> _Your instructions_
Search term "Pigeon": please copy every line of the records below that contains it.

[Opening Exercise input section]

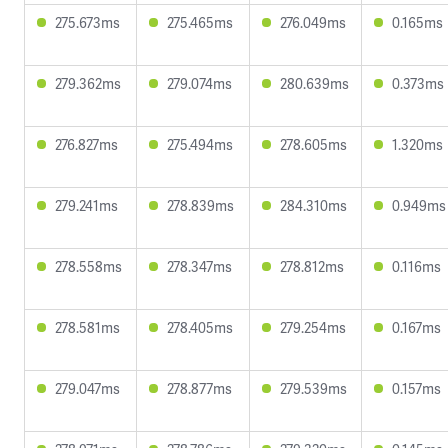
275.673ms
275.465ms
276.049ms
0.165ms
279.362ms
279.074ms
280.639ms
0.373ms
276.827ms
275.494ms
278.605ms
1.320ms
279.241ms
278.839ms
284.310ms
0.949ms
278.558ms
278.347ms
278.812ms
0.116ms
278.581ms
278.405ms
279.254ms
0.167ms
279.047ms
278.877ms
279.539ms
0.157ms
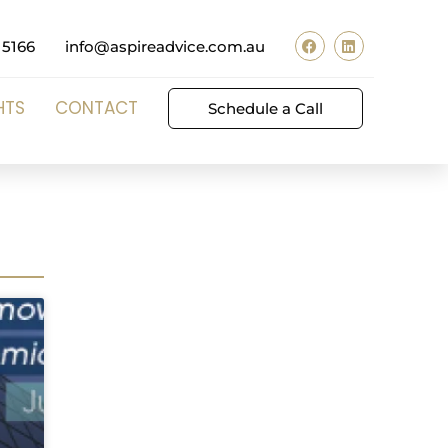
 5166
info@aspireadvice.com.au
HTS
CONTACT
Schedule a Call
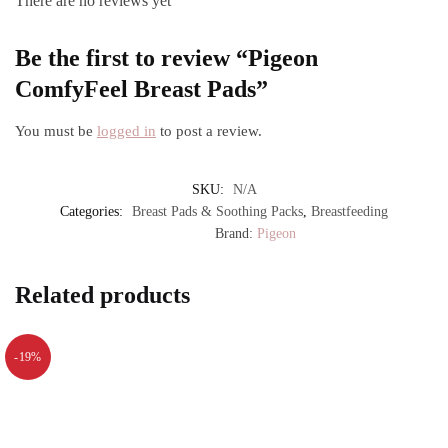
There are no reviews yet
Be the first to review “Pigeon
ComfyFeel Breast Pads”
You must be
logged in
to post a review.
SKU:
N/A
Categories:
Breast Pads & Soothing Packs
,
Breastfeeding
Brand:
Pigeon
Related products
-19%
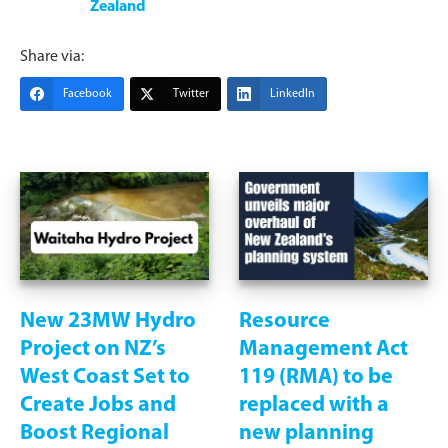
Zealand
Share via:
Facebook
Twitter
LinkedIn
New 23MW Hydro
Resource
Project on NZ’s
Management Act
West Coast Set to
119 (RMA) to be
Create Jobs and
replaced with a
Boost Regional
new planning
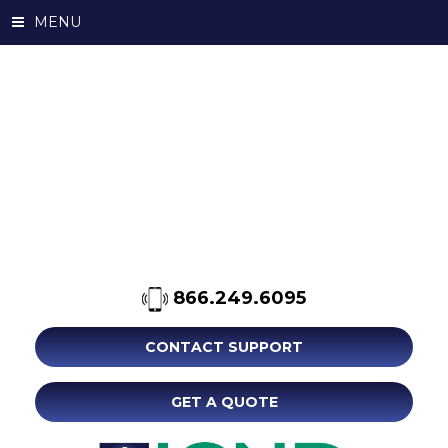
MENU
866.249.6095
CONTACT SUPPORT
GET A QUOTE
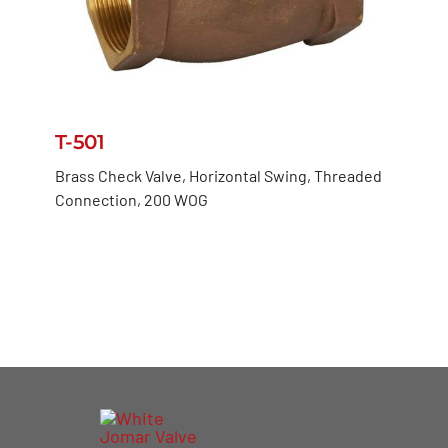
T-501
Brass Check Valve, Horizontal Swing, Threaded
Connection, 200 WOG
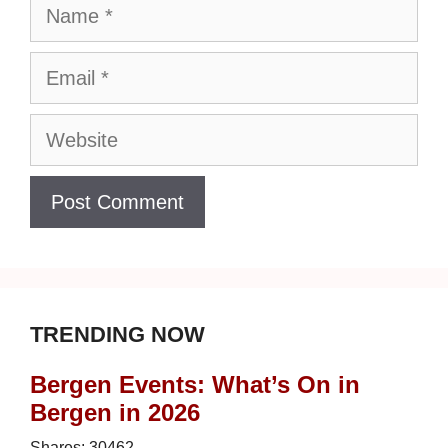
Name
Email
Website
TRENDING NOW
Bergen Events: What’s On in
Bergen in 2026
Shares:
30462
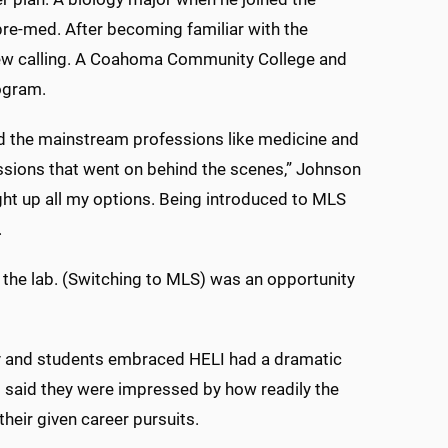
n pre-med. After becoming familiar with the
new calling. A Coahoma Community College and
ogram.
d the mainstream professions like medicine and
essions that went on behind the scenes,” Johnson
ht up all my options. Being introduced to MLS
.
in the lab. (Switching to MLS) was an opportunity
ty and students embraced HELI had a dramatic
s said they were impressed by how readily the
heir given career pursuits.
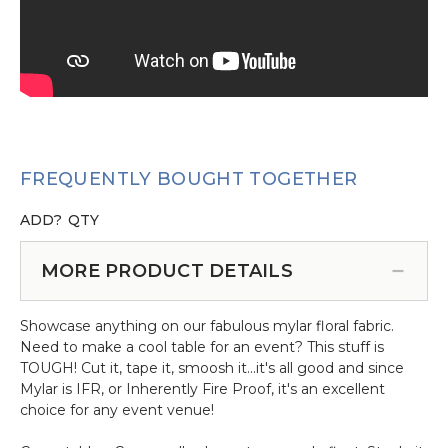
FREQUENTLY BOUGHT TOGETHER
ADD?
QTY
MORE PRODUCT DETAILS
Showcase anything on our fabulous mylar floral fabric.
Need to make a cool table for an event? This stuff is
TOUGH! Cut it, tape it, smoosh it...it's all good and since
Mylar is IFR, or Inherently Fire Proof, it's an excellent
choice for any event venue!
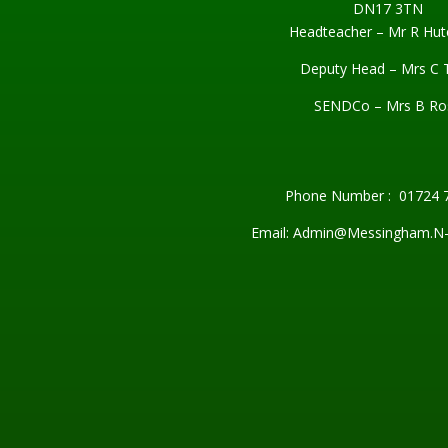
DN17 3TN
Headteacher – Mr R Hut
Deputy Head – Mrs C 
SENDCo – Mrs B Ro
Phone Number : 01724 
Email: Admin@Messingham.N-L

[Closing Exercise input section]

> _Answer space_
Be the first to review “Pigeon
Pigeon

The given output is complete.